Source information:
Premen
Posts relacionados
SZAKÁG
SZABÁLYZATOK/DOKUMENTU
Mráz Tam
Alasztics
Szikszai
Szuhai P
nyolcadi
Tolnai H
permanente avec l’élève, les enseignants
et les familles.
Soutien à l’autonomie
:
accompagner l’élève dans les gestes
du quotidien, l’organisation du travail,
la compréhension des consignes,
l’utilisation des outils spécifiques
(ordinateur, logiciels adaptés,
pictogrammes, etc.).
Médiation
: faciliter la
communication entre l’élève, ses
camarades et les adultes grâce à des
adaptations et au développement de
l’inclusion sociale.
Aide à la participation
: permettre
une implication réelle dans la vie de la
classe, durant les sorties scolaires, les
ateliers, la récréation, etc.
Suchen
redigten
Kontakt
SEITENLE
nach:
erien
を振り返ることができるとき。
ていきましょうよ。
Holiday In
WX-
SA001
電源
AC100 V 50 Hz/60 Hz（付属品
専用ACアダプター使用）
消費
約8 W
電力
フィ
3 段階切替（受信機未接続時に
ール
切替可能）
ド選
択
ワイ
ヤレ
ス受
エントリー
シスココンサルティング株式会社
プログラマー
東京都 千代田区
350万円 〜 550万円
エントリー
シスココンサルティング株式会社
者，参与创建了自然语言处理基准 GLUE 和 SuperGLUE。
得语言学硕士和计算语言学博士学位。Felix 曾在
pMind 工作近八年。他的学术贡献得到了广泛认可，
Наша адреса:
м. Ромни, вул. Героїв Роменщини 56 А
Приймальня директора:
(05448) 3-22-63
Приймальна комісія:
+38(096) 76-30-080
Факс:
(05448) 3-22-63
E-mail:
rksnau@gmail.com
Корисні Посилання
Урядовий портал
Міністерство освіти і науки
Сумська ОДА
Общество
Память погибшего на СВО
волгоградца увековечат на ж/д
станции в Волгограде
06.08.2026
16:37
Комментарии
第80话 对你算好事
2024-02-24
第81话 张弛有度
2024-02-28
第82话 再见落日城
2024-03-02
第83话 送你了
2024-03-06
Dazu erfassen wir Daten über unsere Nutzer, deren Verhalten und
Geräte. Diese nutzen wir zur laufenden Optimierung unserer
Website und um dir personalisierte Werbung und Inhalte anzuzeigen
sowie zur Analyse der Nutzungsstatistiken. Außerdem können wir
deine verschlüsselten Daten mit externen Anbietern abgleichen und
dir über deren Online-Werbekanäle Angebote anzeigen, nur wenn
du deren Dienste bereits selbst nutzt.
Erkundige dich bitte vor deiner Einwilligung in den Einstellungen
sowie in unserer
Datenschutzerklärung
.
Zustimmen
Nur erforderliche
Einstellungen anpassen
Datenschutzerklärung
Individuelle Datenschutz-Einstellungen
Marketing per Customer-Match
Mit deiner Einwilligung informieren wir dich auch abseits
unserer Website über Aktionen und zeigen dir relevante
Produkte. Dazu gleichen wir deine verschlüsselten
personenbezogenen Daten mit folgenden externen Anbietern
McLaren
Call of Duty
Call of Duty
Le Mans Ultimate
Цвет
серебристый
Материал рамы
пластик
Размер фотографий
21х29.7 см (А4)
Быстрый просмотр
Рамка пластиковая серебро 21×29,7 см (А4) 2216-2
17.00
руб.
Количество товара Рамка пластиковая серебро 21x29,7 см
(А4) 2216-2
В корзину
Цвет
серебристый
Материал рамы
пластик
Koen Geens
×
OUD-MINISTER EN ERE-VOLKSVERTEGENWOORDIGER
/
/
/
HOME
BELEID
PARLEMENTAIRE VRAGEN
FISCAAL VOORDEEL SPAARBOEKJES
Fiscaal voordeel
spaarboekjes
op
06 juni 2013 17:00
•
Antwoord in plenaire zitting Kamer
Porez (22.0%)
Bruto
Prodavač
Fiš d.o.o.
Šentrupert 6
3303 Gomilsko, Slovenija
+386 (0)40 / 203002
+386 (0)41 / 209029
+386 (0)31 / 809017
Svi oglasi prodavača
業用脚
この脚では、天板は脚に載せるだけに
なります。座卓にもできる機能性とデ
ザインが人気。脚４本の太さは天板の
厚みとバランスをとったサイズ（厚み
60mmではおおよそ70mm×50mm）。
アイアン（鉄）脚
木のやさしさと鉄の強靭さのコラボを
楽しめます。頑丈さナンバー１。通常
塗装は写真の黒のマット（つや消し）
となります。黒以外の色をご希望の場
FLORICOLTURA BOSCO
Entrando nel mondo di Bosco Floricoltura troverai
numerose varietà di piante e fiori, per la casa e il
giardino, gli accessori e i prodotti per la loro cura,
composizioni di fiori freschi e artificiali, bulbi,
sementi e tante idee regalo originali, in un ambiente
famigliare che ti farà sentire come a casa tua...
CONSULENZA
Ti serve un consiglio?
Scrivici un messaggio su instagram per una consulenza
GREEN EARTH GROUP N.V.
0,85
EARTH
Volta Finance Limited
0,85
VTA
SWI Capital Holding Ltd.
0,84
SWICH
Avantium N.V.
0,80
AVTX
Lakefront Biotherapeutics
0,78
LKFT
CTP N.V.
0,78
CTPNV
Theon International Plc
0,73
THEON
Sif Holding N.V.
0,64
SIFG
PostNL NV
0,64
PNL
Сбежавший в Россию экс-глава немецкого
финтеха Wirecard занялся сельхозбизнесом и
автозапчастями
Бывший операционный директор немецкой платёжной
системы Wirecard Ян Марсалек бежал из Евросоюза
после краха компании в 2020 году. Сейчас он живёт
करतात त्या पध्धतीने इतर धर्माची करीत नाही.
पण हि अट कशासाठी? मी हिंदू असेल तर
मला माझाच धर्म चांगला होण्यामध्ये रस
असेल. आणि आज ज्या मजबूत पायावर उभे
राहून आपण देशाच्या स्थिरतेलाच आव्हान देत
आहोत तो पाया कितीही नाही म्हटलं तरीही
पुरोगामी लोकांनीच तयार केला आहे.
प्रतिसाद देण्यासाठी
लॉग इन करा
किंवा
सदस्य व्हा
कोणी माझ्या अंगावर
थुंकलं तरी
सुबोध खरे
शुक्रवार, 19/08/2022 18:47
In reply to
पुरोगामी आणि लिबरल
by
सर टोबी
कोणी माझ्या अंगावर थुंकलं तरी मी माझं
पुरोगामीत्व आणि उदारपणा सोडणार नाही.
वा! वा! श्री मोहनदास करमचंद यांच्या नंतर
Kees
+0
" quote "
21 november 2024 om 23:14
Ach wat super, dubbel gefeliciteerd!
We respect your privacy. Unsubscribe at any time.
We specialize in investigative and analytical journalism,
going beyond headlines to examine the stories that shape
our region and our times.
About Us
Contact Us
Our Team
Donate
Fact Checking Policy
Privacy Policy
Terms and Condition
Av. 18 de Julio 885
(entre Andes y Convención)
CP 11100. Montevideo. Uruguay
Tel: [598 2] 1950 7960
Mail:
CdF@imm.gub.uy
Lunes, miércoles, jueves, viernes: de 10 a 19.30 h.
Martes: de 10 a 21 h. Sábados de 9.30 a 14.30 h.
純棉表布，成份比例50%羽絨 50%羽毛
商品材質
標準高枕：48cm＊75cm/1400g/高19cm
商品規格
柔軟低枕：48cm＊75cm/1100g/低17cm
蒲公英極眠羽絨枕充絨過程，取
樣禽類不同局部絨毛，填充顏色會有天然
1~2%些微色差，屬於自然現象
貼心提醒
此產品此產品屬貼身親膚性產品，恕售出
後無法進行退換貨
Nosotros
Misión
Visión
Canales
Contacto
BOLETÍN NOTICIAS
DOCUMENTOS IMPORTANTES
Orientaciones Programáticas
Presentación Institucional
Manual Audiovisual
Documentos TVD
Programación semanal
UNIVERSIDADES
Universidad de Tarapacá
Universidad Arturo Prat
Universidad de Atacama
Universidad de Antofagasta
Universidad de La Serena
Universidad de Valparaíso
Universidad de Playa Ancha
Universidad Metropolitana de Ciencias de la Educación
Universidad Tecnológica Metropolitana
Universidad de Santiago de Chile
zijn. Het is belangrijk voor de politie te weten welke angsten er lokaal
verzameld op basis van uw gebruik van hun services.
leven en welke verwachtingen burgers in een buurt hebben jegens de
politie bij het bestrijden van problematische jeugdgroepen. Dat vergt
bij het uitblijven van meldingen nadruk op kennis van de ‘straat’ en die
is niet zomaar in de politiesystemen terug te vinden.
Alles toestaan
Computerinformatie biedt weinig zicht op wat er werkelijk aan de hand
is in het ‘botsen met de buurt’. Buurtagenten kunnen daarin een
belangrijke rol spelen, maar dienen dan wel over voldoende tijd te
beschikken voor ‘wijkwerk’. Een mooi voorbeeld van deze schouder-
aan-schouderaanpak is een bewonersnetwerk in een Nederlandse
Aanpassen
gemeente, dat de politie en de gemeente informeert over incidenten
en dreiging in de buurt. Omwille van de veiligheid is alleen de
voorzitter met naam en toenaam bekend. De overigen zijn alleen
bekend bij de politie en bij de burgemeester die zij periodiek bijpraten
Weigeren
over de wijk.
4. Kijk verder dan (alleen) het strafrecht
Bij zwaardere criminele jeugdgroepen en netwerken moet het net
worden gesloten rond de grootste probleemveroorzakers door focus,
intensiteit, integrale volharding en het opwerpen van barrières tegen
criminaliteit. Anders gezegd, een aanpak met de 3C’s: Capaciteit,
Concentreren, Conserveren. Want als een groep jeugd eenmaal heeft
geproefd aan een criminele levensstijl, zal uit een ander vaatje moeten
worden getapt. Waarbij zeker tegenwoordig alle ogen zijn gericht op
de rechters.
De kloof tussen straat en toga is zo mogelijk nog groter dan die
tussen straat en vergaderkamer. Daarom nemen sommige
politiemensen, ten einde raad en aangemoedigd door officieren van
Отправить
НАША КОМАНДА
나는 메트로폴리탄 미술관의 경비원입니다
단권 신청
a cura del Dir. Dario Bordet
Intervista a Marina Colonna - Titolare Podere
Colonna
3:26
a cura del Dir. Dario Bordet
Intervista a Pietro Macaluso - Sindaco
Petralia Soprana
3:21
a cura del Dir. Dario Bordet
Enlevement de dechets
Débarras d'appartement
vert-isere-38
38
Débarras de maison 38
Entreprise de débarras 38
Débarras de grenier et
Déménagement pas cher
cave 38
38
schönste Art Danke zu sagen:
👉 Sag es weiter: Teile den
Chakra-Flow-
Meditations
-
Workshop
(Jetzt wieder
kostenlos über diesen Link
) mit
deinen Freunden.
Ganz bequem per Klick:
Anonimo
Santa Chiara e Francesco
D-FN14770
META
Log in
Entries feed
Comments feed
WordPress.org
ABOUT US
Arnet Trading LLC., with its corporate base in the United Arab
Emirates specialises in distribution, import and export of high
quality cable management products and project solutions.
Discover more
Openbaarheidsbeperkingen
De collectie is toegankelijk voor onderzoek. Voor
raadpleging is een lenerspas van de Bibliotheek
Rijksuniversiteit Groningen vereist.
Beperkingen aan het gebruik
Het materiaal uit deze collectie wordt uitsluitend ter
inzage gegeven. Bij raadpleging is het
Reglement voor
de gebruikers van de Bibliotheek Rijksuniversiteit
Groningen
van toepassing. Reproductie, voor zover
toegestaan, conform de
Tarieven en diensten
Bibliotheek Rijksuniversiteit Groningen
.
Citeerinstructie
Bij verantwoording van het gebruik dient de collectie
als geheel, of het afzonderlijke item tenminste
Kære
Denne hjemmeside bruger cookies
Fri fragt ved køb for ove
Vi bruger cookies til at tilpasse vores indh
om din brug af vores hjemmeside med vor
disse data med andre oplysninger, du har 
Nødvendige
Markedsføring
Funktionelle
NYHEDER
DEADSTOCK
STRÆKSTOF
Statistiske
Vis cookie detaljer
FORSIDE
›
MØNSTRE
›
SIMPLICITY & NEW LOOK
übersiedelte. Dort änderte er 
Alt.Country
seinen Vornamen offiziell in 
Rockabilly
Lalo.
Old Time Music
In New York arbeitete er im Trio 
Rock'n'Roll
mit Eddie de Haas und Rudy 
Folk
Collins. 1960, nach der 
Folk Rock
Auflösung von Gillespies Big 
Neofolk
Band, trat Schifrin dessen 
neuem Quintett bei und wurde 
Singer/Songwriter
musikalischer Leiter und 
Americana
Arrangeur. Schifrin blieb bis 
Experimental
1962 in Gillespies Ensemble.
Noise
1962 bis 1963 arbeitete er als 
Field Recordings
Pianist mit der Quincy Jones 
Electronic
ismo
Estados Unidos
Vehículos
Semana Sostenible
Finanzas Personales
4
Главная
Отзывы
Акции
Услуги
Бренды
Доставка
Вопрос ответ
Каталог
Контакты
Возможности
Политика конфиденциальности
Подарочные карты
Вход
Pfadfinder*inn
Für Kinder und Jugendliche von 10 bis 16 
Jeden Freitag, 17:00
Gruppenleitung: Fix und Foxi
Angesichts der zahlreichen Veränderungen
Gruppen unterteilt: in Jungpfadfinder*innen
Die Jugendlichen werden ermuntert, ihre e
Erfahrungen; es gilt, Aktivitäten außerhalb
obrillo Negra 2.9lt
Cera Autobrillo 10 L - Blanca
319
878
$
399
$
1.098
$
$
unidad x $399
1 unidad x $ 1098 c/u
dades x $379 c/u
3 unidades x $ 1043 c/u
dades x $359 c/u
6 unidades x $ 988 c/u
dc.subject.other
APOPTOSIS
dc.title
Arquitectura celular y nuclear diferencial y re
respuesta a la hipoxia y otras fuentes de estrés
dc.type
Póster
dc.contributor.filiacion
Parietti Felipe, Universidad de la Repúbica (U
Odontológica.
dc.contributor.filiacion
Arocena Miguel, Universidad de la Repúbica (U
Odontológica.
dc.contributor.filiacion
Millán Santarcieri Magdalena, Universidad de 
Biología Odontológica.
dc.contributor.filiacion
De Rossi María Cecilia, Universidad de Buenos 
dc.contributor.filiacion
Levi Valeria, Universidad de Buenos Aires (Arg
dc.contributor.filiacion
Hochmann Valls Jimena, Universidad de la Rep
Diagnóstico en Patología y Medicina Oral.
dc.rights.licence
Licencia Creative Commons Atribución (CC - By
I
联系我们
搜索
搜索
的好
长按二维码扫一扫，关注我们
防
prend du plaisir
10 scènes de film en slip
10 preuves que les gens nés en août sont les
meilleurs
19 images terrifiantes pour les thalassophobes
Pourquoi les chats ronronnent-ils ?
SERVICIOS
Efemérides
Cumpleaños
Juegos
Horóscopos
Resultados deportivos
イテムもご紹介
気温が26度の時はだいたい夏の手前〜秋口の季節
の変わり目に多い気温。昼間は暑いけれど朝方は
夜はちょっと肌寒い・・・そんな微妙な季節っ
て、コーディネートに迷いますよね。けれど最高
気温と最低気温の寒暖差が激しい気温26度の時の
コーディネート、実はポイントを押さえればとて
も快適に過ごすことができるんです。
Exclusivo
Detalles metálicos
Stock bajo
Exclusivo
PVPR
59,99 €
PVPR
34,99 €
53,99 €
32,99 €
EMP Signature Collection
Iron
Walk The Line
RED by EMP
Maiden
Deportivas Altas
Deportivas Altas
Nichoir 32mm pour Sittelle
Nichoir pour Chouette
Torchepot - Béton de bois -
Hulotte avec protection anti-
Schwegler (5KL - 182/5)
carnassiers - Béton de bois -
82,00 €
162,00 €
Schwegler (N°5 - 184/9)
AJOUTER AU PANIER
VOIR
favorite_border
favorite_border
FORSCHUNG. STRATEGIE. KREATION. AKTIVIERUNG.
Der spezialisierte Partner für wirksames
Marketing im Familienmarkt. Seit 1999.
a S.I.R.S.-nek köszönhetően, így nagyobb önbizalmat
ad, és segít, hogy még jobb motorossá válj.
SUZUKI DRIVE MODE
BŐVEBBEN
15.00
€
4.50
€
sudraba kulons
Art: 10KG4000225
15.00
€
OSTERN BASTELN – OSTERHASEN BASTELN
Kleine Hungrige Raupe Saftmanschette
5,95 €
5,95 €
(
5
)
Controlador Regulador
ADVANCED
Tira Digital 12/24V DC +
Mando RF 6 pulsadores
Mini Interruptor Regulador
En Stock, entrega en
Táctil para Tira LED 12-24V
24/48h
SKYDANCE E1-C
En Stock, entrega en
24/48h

Instructions for the task: A single number is the whole answer: how many lines in the data above hold the string "Schifrin".

Task answer: 2